How well did I forecast?

On New Year’s Day this year, I posted what I described as “my irreverent look forward to what we can expect this year, 2016”. Now that we are over half way through the year, I thought I’d better fess up to what proved right and wrong.

January

The weather becomes much colder in the northern hemisphere. Those who claimed back in November that the European winter would be long and bitterly cold claim vindication, conveniently forgetting the last couple of months of exceptionally mild weather. Tabloid newspapers start warning of a long, hot and dry summer in another effort to revive their flagging sales.
Experts from the Netherlands visit northern areas of the UK, now that their floods have frozen over, to advise them on promoting speed skating events and other suitable winter sports.

Amazingly, in the UK at least, we had a relatively mild and damp rather than soaking winter, with little ice. I had better stick to daily rather than seasonal weather forecasting in future.

February

A leaked internal email reveals that Adobe’s Flash engineers resigned en masse in June 2015, since when updates have been produced by a shell script.

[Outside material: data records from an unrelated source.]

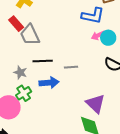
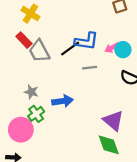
blue L-shape: (93, 16) -> (86, 41), moved
black line: (43, 61) -> (70, 48), moved, turned -30
gray line: (71, 67) -> (90, 68), moved

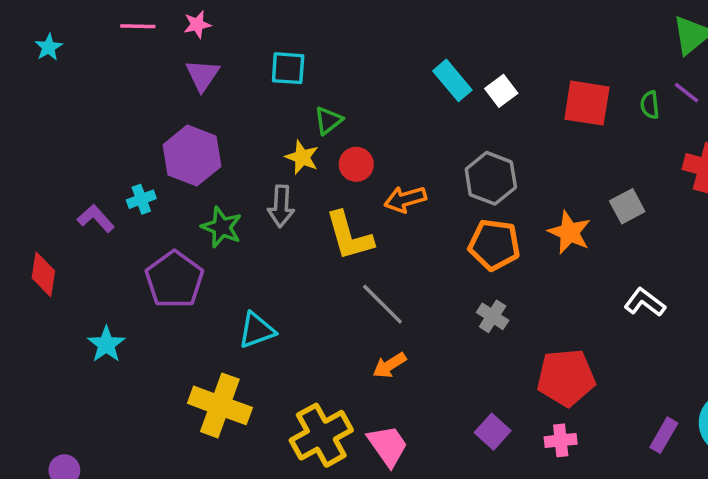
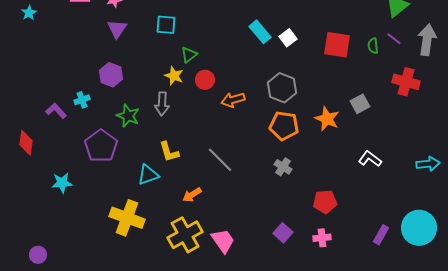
purple hexagon: (192, 156) -> (111, 75), size x0.7
yellow L-shape: (349, 236) -> (169, 152), moved, size x0.7
cyan star: (106, 344) -> (62, 183), turned 30
orange arrow: (389, 365) -> (192, 195), moved
red pentagon: (566, 377) -> (325, 202), size x0.7

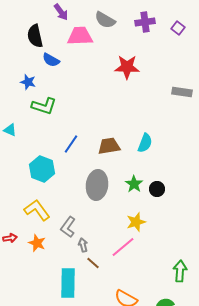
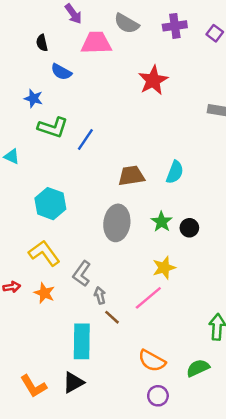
black semicircle: (35, 36) -> (42, 43), size x0.6
red star: (127, 67) -> (153, 80), turned -30
blue line: (71, 144) -> (85, 140), moved

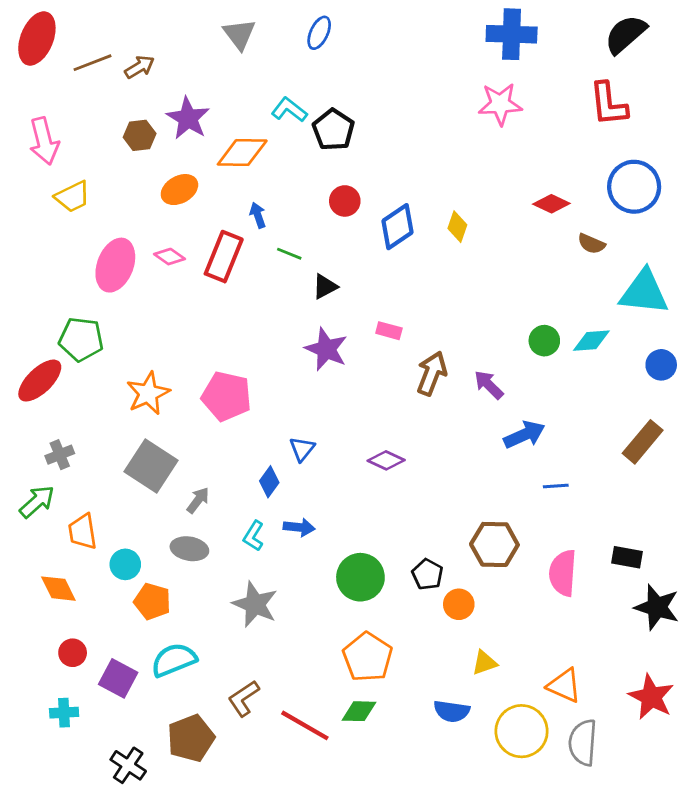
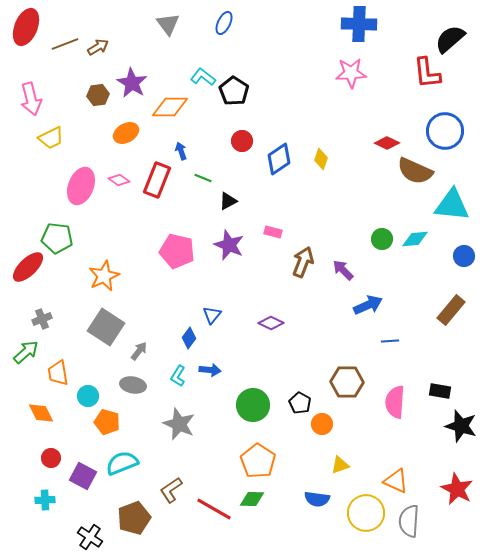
black semicircle: (626, 34) -> (450, 39), moved
brown semicircle: (591, 244) -> (415, 171), size x1.8
pink pentagon: (226, 396) -> (177, 251), moved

Not only did this touch of humour not happen, but Flash still lives on, amazingly. I blame the BBC (the argument being that the BBC continues to support Flash for its iPlayer service, to avoid orphaning users, but that doing so encourages Adobe to keep supporting Flash).

Negotiators working on the EU-US Safe Harbor 2 deal announce that they are close to reaching agreement.

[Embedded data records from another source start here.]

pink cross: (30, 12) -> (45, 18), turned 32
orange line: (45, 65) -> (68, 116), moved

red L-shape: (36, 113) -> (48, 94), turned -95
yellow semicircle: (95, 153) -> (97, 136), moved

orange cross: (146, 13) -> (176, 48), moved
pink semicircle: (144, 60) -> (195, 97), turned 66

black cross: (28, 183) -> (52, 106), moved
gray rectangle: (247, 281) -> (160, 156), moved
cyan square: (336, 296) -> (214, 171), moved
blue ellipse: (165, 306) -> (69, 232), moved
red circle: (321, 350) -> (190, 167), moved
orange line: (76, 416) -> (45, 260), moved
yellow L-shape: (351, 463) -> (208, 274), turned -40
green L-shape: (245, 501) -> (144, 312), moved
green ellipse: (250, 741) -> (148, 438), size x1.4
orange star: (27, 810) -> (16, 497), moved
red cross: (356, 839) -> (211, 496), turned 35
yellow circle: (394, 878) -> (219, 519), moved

My first completely correct prediction: they did, and continued doing so until just a few weeks ago, when Privacy Shield (as it is now known) has finally been agreed. It will launch next week, on 1 August. We will then see how that fares when challenged in the courts, which was how the original Safe Harbour scheme came unstuck.

March

The day after calling for restrictions on aviation because of its adverse effects on the upper atmosphere, organisers of the UN World Climate Change Conference announce that it is to start meeting monthly. Rejecting calls for meetings to become virtual, the next venues are announced as Honolulu, Acapulco, and Dubai, with American Airlines acting as sponsor.

That was a bit cynical, and wrong. The full conference remains annual, and the next is due to convene in Marrakech, Morocco, in November 2016. I bet it’ll be much warmer there than here in the UK, though.

April

The US National Security Agency and UK’s GCHQ jointly announce the development of a completely secure method of encryption which incorporates a ‘golden key’ backdoor. A week later, as part of a school project, a twelve year-old discovers a way of recovering ‘golden keys’ from encrypted messages.

If only they had, it might have been more helpful to us than the UK’s IP Bill. Instead, we have a government which insists that it does not want to ban or limit encryption, but wants its security and law-enforcement agencies to be able to access any encrypted communications, thanks to the ‘co-operation’ of service providers. The twelve year-old has instead been pointing out that you can’t have strong encryption which can be broken by some ‘officials’ and not by the bad guys.

May

Southern California suffers massive disruption following extensive snowfall.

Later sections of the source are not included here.